Towards a Holistic Evaluation of LLMs on Factual Knowledge Recall
The paper "Towards a Holistic Evaluation of LLMs on Factual Knowledge Recall" addresses the crucial need for comprehensive factuality assessments of LLMs. As the adoption of LLMs accelerates in diverse applications, the persistent issue of hallucinations necessitates robust benchmarks to evaluate factual knowledge recall. This paper introduces a novel benchmark, FACT-Bench, that encompasses a broad spectrum of domains, properties, and answer types to provide a detailed understanding of LLMs' capabilities and limitations in recalling factual knowledge from pretraining data.
FACT-Bench: Design and Scope
FACT-Bench is constructed to address several key evaluation criteria:
- Simplicity: It focuses on simple question-answer (QA) pairs derived from Wikidata triplets, ensuring that questions are straightforward and only require knowledge recall.
- Validity: It ensures that all questions are answerable by checking that the answers are grounded within Wikipedia, a common source for LLM pretraining datasets.
- Diversity: It includes 20 domains, 134 property types, and 3 answer types (entities, dates, and numbers), ensuring broad coverage.
- Specificity: Questions are designed to elicit specific, unique answers, minimizing ambiguity and potential multiple valid responses.
Benchmark Results
The paper benchmarks 31 models across 10 different families, ranging from proprietary models like GPT-4 and GPT-3.5-turbo to open-source models like LLaMA, Falcon, and MPT. Empirical results reveal that instruction-tuning, while beneficial for aligning LLM outputs to user-friendly formats, often detracts from factual knowledge recall. For instance, pretraining-only models like LLaMA consistently outperform their instruction-tuned counterparts such as Vicuna on factual recall tasks.
Notable findings include:
- Model Scaling: Larger models consistently outperform their smaller counterparts within the same family, revealing positive scaling effects on factual knowledge recall.
- Instruction-Tuning: Instruction-tuned models generally underperform compared to their pretraining-only versions, both in zero-shot and few-shot settings, likely due to the alignment tax imposed by instruction-tuning.
- In-Context Learning (ICL): While few-shot ICL provides substantial performance improvements, the benefits diminish beyond a certain number of shots. Especially in larger models, providing more than five exemplars yields negligible gains.
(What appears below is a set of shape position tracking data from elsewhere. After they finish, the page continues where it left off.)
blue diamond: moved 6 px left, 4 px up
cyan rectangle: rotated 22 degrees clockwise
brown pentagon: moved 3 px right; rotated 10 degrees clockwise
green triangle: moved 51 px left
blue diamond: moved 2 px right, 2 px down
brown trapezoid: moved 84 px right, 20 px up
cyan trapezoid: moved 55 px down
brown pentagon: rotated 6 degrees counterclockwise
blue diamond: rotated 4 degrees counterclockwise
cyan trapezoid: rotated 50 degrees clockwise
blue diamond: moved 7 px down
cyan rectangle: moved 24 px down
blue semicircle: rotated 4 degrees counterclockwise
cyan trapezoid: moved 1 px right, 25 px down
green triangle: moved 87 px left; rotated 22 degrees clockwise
Counterfactual ICL Studies
An intriguing aspect of the paper is the exploration of counterfactual ICL, where models are provided with exemplars containing incorrect answers. Large models such as LLaMA-65B and Falcon-180B show significant degradation in performance when exposed to counterfactual exemplars that contradict their known knowledge. This effect is magnified with increasing numbers of such exemplars, underscoring the sensitivity of large models to the factual accuracy of their training and in-context data.
Fine-Tuning Experiments
The paper further explores the implications of fine-tuning with different types of knowledge:
- Known vs Unknown Knowledge: Fine-tuning on knowledge already known to the model significantly improves performance compared to fine-tuning on mixed or entirely unknown knowledge.
- Factual Accuracy in Training Data: Consistent with ICL results, the factual accuracy of fine-tuning data is crucial. Models fine-tuned with counterfactual data exhibit substantial performance drops, reinforcing that erroneous training data can teach models to "hallucinate" incorrect facts.
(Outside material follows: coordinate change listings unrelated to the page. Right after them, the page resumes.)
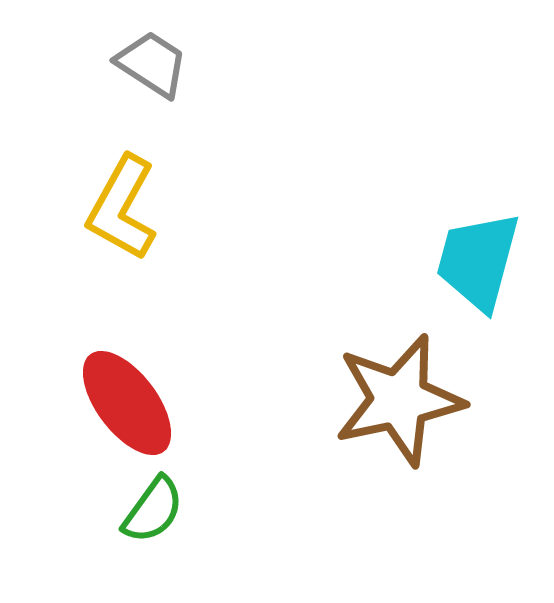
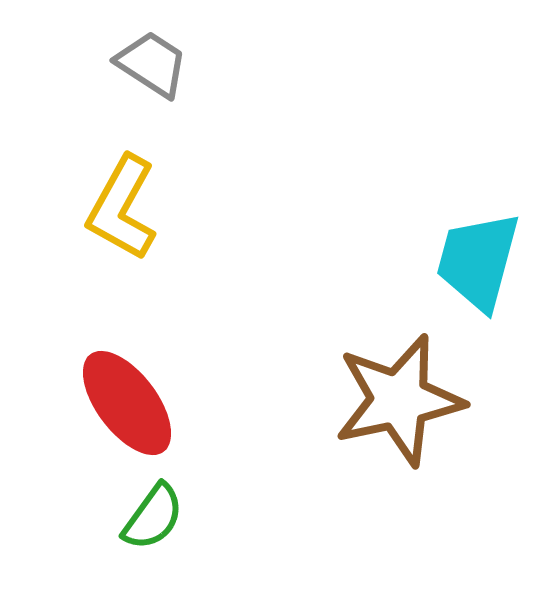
green semicircle: moved 7 px down
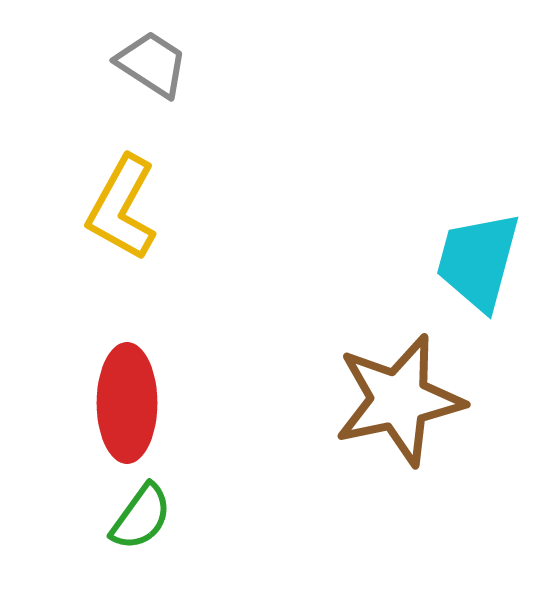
red ellipse: rotated 37 degrees clockwise
green semicircle: moved 12 px left
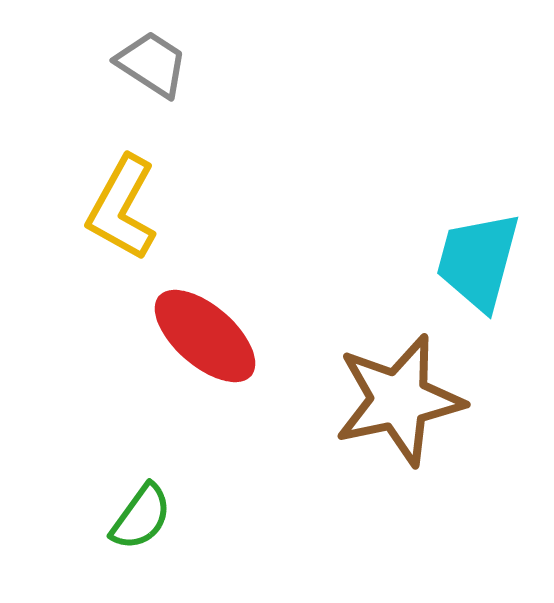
red ellipse: moved 78 px right, 67 px up; rotated 49 degrees counterclockwise
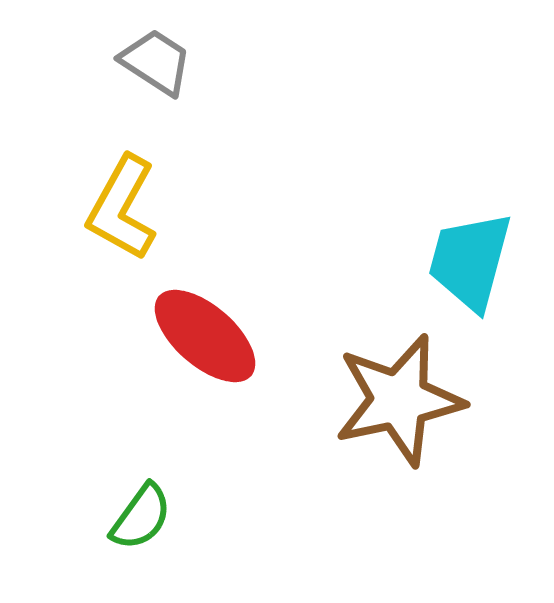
gray trapezoid: moved 4 px right, 2 px up
cyan trapezoid: moved 8 px left
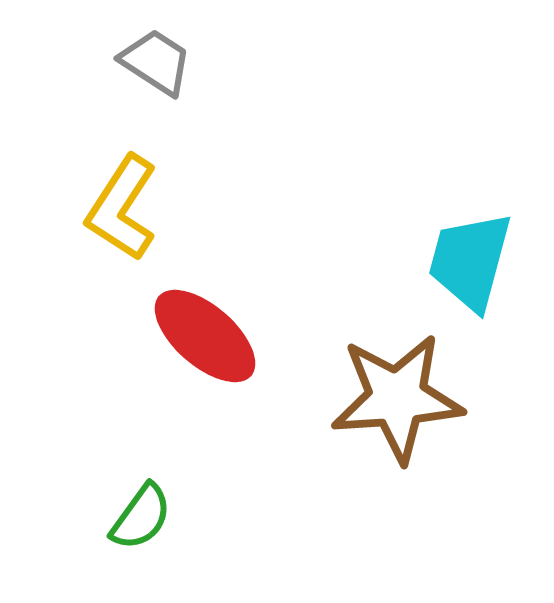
yellow L-shape: rotated 4 degrees clockwise
brown star: moved 2 px left, 2 px up; rotated 8 degrees clockwise
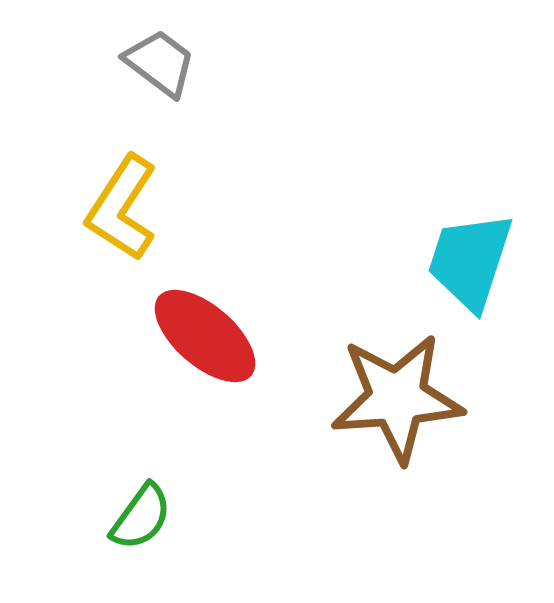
gray trapezoid: moved 4 px right, 1 px down; rotated 4 degrees clockwise
cyan trapezoid: rotated 3 degrees clockwise
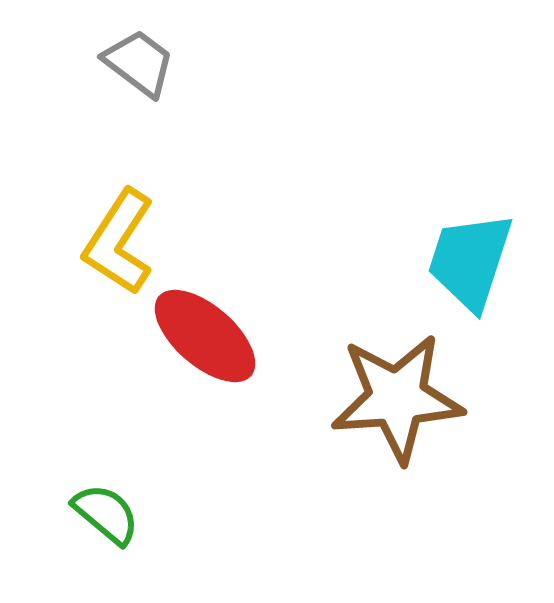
gray trapezoid: moved 21 px left
yellow L-shape: moved 3 px left, 34 px down
green semicircle: moved 35 px left, 3 px up; rotated 86 degrees counterclockwise
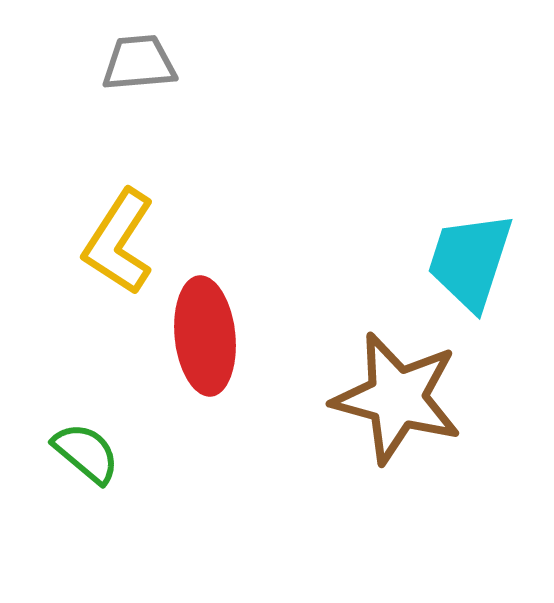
gray trapezoid: rotated 42 degrees counterclockwise
red ellipse: rotated 43 degrees clockwise
brown star: rotated 19 degrees clockwise
green semicircle: moved 20 px left, 61 px up
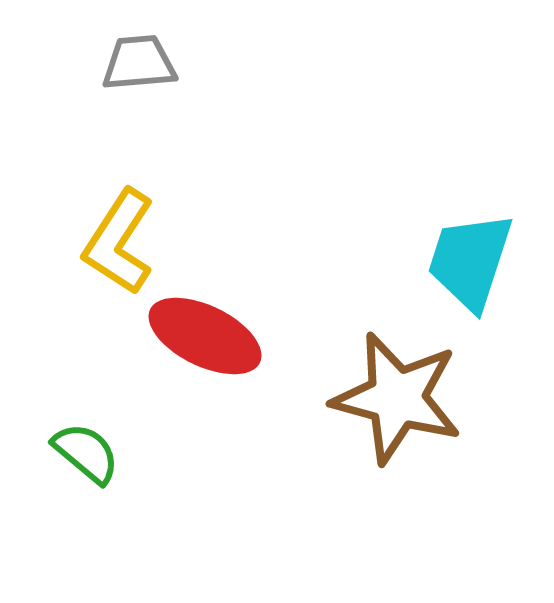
red ellipse: rotated 58 degrees counterclockwise
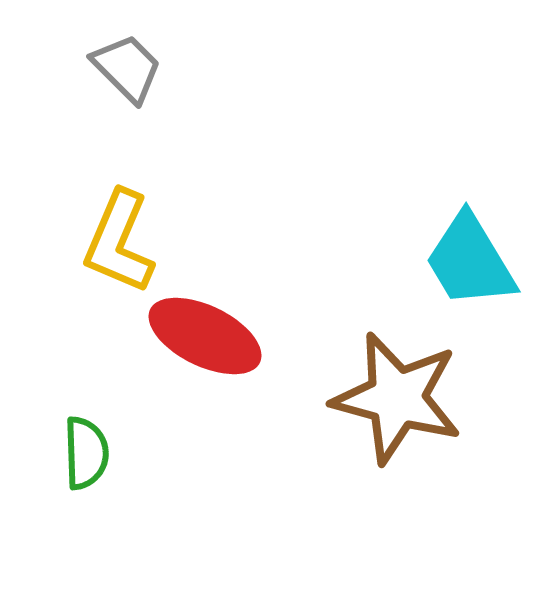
gray trapezoid: moved 12 px left, 5 px down; rotated 50 degrees clockwise
yellow L-shape: rotated 10 degrees counterclockwise
cyan trapezoid: rotated 49 degrees counterclockwise
green semicircle: rotated 48 degrees clockwise
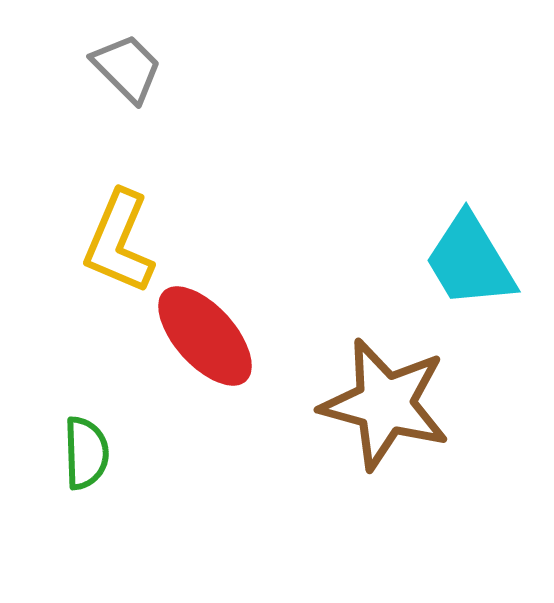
red ellipse: rotated 22 degrees clockwise
brown star: moved 12 px left, 6 px down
Practical and Theoretical Implications
The paper's findings have profound implications for both the deployment and future development of LLMs:
- Practical Applications: Users of LLMs in critical applications such as medical advice or legal consultations should ensure the factual accuracy of input data and prefer fewer, high-quality in-context exemplars.
- Future Developments: Researchers should focus on improving pretraining strategies and explore advanced fine-tuning techniques that mitigate the negative impacts of instruction-tuning on factual recall. Further studies might investigate dynamic scaling mechanisms tailored to specific factuality tasks.
Conclusion
The FACT-Bench benchmark represents a significant step towards a holistic evaluation of LLMs' factual knowledge recall, providing critical insights into the effects of model scaling, instruction-tuning, and the quality of training data. These findings can help guide the development of more reliable and accurate LLMs, ensuring their practical utility across various domains.